Genetic engineering is now a fast path to cures for inherited diseases, those in which the cause is mutation in a single gene. Remove or suppress the bad gene, and insert the fixed version. This sort of approach, suppressing or editing a few specific genes, is unlikely to be as broadly and directly effective for age-related conditions, however. This is because, as is the case for aging, the disease state is influenced by thousands of genes, but directly caused by none of them. There are arguments, such as the research noted here, that suggest we should expect discoveries such as myostatin knockout for muscle growth, or ASGR1 and ANGPTL4 for reduced cardiovascular disease risk, to be usual in the magnitude of their effects. When in search of genetic alterations to beneficially change a disease state, we should expect to come up more or less empty handed most of the time.
Here I am focused on the standard approach of editing or manipulating expression of one gene or a few genes, and not on more extensive engineering projects such as the SENS rejuvenation research program that aims to copy altered forms of mitochondrial DNA into the cell nucleus as a backup to remove the consequences of age-related damage to mitochondrial DNA. Or consider the Oisin Biotechnologies delivery of programmable DNA machinery to destroy a cell depending on its state. There will no doubt prove to be a role for other ambitious and essentially genetic reworkings of the cell, ways to improve redundancy of components or expand capabilities to ensure greater resilience, such as by providing a package of new enzymes capable of tackling problematic forms of metabolic waste.
This is, however, a very different class of approach to the single gene editing efforts that make up most of the field at present. This may be an era of medicine dominated by genetics, but we must, I think, recognize where it is limited as well as where there is the greatest potential. To my mind I see far too much enthusiasm for the sort of focus on genetic personalized medicine and single gene manipulations put forward by the likes of Human Longevity, to pick a representative example, while there just isn’t enough of a benefit in their approach to be excited by it.
In a provocative new perspective piece, researchers say that disease genes are spread uniformly across the genome, not clustered in specific molecular pathways, as has been thought. The gene activity of cells is so broadly networked that virtually any gene can influence disease, the researchers found. As a result, most of the heritability of diseases is due not to a handful of core genes, but to tiny contributions from vast numbers of peripheral genes that function outside disease pathways. Any given trait, it seems, is not controlled by a small set of genes. Instead, nearly every gene in the genome influences everything about us. The effects may be tiny, but they add up.
The researchers call their provocative new understanding of disease genes an “omnigenic model” to indicate that almost any gene can influence diseases and other complex traits. In any cell, there might be 50 to 100 core genes with direct effects on a given trait, as well as easily another 10,000 peripheral genes that are expressed in the same cell with indirect effects on that trait. Each of the peripheral genes has a small effect on the trait. But because those thousands of genes outnumber the core genes by orders of magnitude, most of the genetic variation related to diseases and other traits comes from the thousands of peripheral genes. So, ironically, the genes whose impact on disease is most indirect and small end up being responsible for most of the inheritance patterns of the disease.

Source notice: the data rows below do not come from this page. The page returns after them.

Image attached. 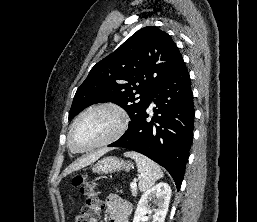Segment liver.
Segmentation results:
<instances>
[{
  "label": "liver",
  "mask_w": 257,
  "mask_h": 222,
  "mask_svg": "<svg viewBox=\"0 0 257 222\" xmlns=\"http://www.w3.org/2000/svg\"><path fill=\"white\" fill-rule=\"evenodd\" d=\"M109 149H102L99 150L93 154L87 155L86 157L78 160L77 162L73 163L70 165L64 172V175H68L74 171H77L83 167H86L90 165L92 162L96 161L99 157L107 153Z\"/></svg>",
  "instance_id": "liver-1"
}]
</instances>
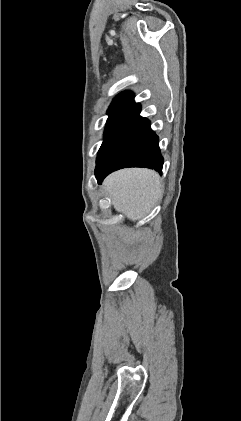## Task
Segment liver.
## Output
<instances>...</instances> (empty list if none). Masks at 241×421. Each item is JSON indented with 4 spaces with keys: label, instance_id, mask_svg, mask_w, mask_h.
Segmentation results:
<instances>
[{
    "label": "liver",
    "instance_id": "liver-1",
    "mask_svg": "<svg viewBox=\"0 0 241 421\" xmlns=\"http://www.w3.org/2000/svg\"><path fill=\"white\" fill-rule=\"evenodd\" d=\"M104 188L115 210L137 221L150 212L163 192L160 176L150 169H123L109 175Z\"/></svg>",
    "mask_w": 241,
    "mask_h": 421
}]
</instances>
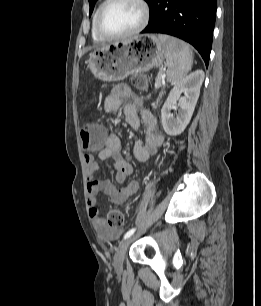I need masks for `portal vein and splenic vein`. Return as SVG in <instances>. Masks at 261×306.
<instances>
[{"label": "portal vein and splenic vein", "mask_w": 261, "mask_h": 306, "mask_svg": "<svg viewBox=\"0 0 261 306\" xmlns=\"http://www.w3.org/2000/svg\"><path fill=\"white\" fill-rule=\"evenodd\" d=\"M163 76H164V75H159V76H158V79H157L156 82H155V87H157V85H158L157 81H158V80L161 81V77L163 78Z\"/></svg>", "instance_id": "1"}]
</instances>
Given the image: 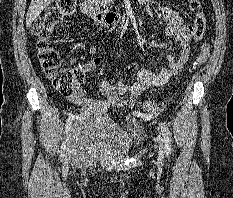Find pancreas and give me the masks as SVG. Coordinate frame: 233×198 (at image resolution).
I'll list each match as a JSON object with an SVG mask.
<instances>
[{
	"mask_svg": "<svg viewBox=\"0 0 233 198\" xmlns=\"http://www.w3.org/2000/svg\"><path fill=\"white\" fill-rule=\"evenodd\" d=\"M91 2L98 6L109 7L113 4V0H91Z\"/></svg>",
	"mask_w": 233,
	"mask_h": 198,
	"instance_id": "pancreas-1",
	"label": "pancreas"
}]
</instances>
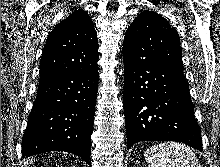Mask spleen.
<instances>
[{
    "label": "spleen",
    "mask_w": 220,
    "mask_h": 167,
    "mask_svg": "<svg viewBox=\"0 0 220 167\" xmlns=\"http://www.w3.org/2000/svg\"><path fill=\"white\" fill-rule=\"evenodd\" d=\"M148 167H201L192 149L177 142H166L146 150Z\"/></svg>",
    "instance_id": "obj_1"
}]
</instances>
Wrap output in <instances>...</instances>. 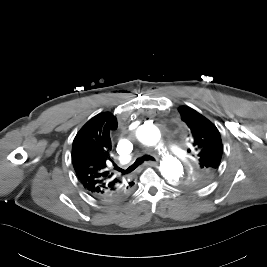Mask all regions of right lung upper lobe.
<instances>
[{"mask_svg": "<svg viewBox=\"0 0 267 267\" xmlns=\"http://www.w3.org/2000/svg\"><path fill=\"white\" fill-rule=\"evenodd\" d=\"M117 128L111 113H100L77 133L72 146V163L83 187L97 197L117 194L128 179L117 177L108 167L111 160L110 131Z\"/></svg>", "mask_w": 267, "mask_h": 267, "instance_id": "cb5924a9", "label": "right lung upper lobe"}]
</instances>
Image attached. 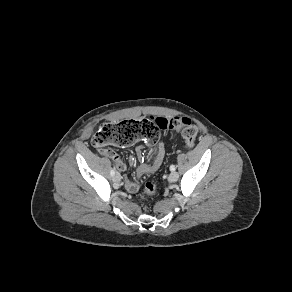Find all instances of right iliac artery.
<instances>
[{
    "label": "right iliac artery",
    "mask_w": 292,
    "mask_h": 292,
    "mask_svg": "<svg viewBox=\"0 0 292 292\" xmlns=\"http://www.w3.org/2000/svg\"><path fill=\"white\" fill-rule=\"evenodd\" d=\"M110 174H111V176L115 175V170L113 168L111 169Z\"/></svg>",
    "instance_id": "right-iliac-artery-1"
}]
</instances>
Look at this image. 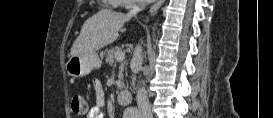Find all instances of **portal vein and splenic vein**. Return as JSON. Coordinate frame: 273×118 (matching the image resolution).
<instances>
[{
	"instance_id": "obj_1",
	"label": "portal vein and splenic vein",
	"mask_w": 273,
	"mask_h": 118,
	"mask_svg": "<svg viewBox=\"0 0 273 118\" xmlns=\"http://www.w3.org/2000/svg\"><path fill=\"white\" fill-rule=\"evenodd\" d=\"M124 58H125V54H124L122 51L117 52V53L115 54V59H116L118 62L123 61Z\"/></svg>"
}]
</instances>
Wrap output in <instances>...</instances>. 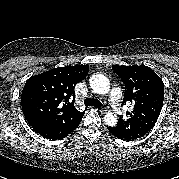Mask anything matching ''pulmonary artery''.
I'll use <instances>...</instances> for the list:
<instances>
[{
	"instance_id": "pulmonary-artery-1",
	"label": "pulmonary artery",
	"mask_w": 179,
	"mask_h": 179,
	"mask_svg": "<svg viewBox=\"0 0 179 179\" xmlns=\"http://www.w3.org/2000/svg\"><path fill=\"white\" fill-rule=\"evenodd\" d=\"M109 101L116 113L121 112V92L118 88H113L109 94Z\"/></svg>"
}]
</instances>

Researchers have thought of genetically complex traits as conforming to a polygenic model, in which each gene has a direct effect on a trait, whether that trait is something like height or a disease. In earlier work on the genetics of height, researchers were surprised to find that essentially the entire genome influenced height. “It was really unintuitive to me. To be honest, I thought that it was probably wrong. I gradually started to realize that the data don’t really fit the polygenic model. We started to think, ‘If the whole genome is involved in a complex trait like height, then how does that work?'”
The polygenic model leads researchers to focus on the short list of core genes that function in molecular pathways known to impact diseases. So, therapeutic research typically means addressing those core genes. A common approach to gene discovery is to do larger and larger genome-wide association studies, but the team argues against this approach because the sample sizes are expensive and the thousands of peripheral genes uncovered are likely to have tiny, indirect effects. “After you get the first 100 hits, you’ve probably found most of the core genes you’re going to get through genomewide association studies.” Instead, the team recommends switching to deep sequencing the core genes to hunt down rare variants that might have bigger effects. “If this model is right, it’s telling us something profound about how cells work that we don’t really understand very well. And so maybe that puts us a little bit further away from using genome-wide association studies for therapeutics. But in terms of understanding how genetics encodes disease risk, it’s really important.”